A must read!!!! This is a primer for psychology and the foundational basis for Behavioral Economics. This well written story delves into the unique relationship between two brilliant psychologists, Amos Tversky and Danny Kahneman. But it is much more than that; it is a vehicle that allows us to consider some of their groundbreaking research.
As it relates to sales, we should consider implementing some of their findings in our quest to improve our client relationships.
Essentially, they were the first to show that man is not a rational economic animal, but rather a biased, non-statistical-being that makes poor judgements and is easily swayed.
For our purposes it is important to consider some of their key findings:
1. Best known as the fathers of PROSPECT THEORY. It is the understanding that people are biased. Human assessments of risk, particularly the skewed attitudes between gain versus loss, is emotional and statistically incorrect. Individuals look for certainty in gains and attempt to avoid losses, even if the odds are contrary to what they, rationally, should do. People have a stronger response to fear than to gain.
2. Our decisions can be altered by the mere FRAMING of the argument. Telling someone that they can have a positive outcome is less likely to have the same impact as telling them they can avoid a problem. How one frames the situation can have an incredible influence on the outcome.
Example: Assume there has been a fatal influenza outbreak on a population of 600 people.
A. Give the audience a choice between
1) Vaccine Y, which will have a 1/3 chance to save all 600 and 2/3 chance no one.
2) Vaccine X, which will guarantee 200 people will live. (People want sure thing, Most choose X)
B. Give the audience a choice between
1) Vaccine Y, which will have a 1/3 chance to save all 600 and a 2/3 chance no one.

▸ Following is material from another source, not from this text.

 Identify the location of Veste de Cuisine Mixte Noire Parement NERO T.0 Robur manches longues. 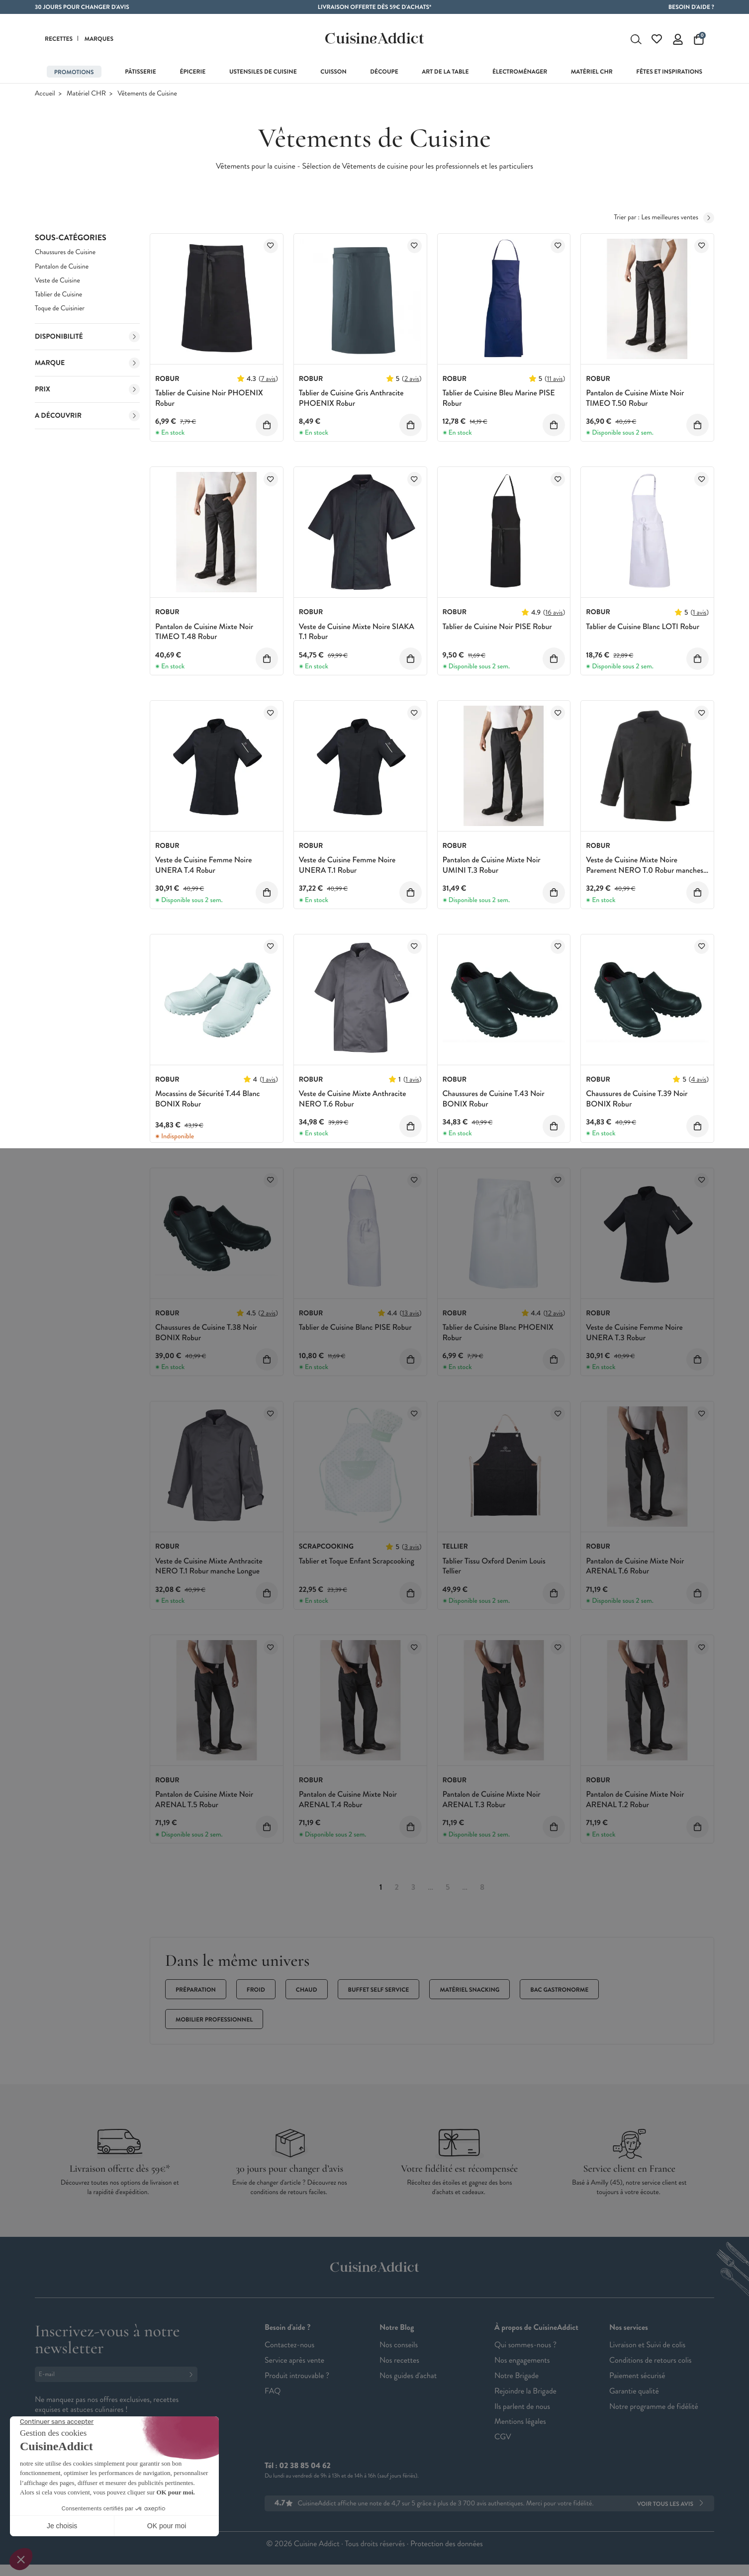
(644, 874).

2) Vaccine X, which will guarantee 400 people will die. (People don’t want to think of 400 dying. Most choose Y.)
3. Use ALGORITHMS in lieu of humans. Our judgement can't be trusted. Kahneman used this to identify good pilots for the Israeli Air Force. It removed the human subjective and biased inputs. The implications: come up with a process and use it. Don’t leave it to individuals who have the biases that will screw it up. Look for statistical causalities. This is the premise of MONEYBALL and current sports recruiting practices. We can most likely improve some of our sales results if we deal with the situations more programmatically.
4. The REFERENCE POINT that you start with will dictate much of your response. This is a key point when discussing negotiation techniques. For example, Bob and Sue are being told that tomorrow they will each have $3mm. But today, Bob has $1mm and Sue has $9mm. Will they both have the same reaction? (I suggest you avoid Sue for a while.)
5. Have someone check your work. I.E. TEAMS WORK. A third party that can give uncensored and objective comments can vastly improve the quality of one's work. Lewis sites an example from Delta Airline pilots in the 1970's who were making tons of mistakes. Delta was able to remove mistakes by eliminating the "Captain is King" mentality in the cockpit. This allowed the co-pilots to question the pilots actions and avoid potential accidents.
Please feel free to comment on any of these recommendations and suggest other sources that might be helpful.